• [Problem to solve]: Give again, unchanged, the line that contains "箱を再利用してお送りします。" together with every line that follows it until the entries end.
------ The data
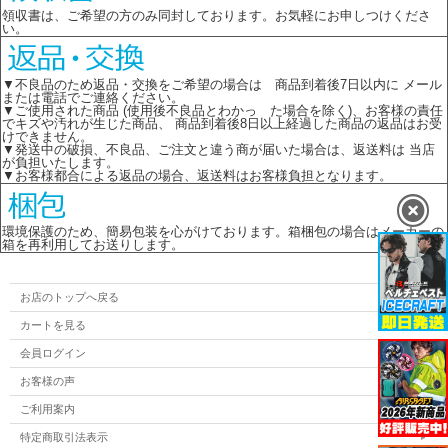
領収書は、ご希望の方のみ同封しております。お気軽にお申しつけくださ
い。
▼不良品のため返品・交換をご希望の場合は 商品到着後7日以内に メール
または電話でご連絡ください。
▼ご使用された商品 (使用後不良品とわかっ た場合を除く)、お客様の責任
でキズや汚れが生じた商品、 商品到着後8日以上経過した商品の返品はお受
けできません。
▼発送中の破損、不良品、ご注文と違う商が届いた場合は、返送料は 当店
が負担いたします。
▼お客様都合による返品の場合、返送料はお客様負担となります。
環境保護のため、簡易包装を心がけております。箱梱包の場合はメーカーの
箱を再利用してお送りします。
お店のトップへ戻る
カートを見る
会員ログイン
お客様の声
ご利用案内
特定商取引法表示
------------
• [Answer box]:
箱を再利用してお送りします。
お店のトップへ戻る
カートを見る
会員ログイン
お客様の声
ご利用案内
特定商取引法表示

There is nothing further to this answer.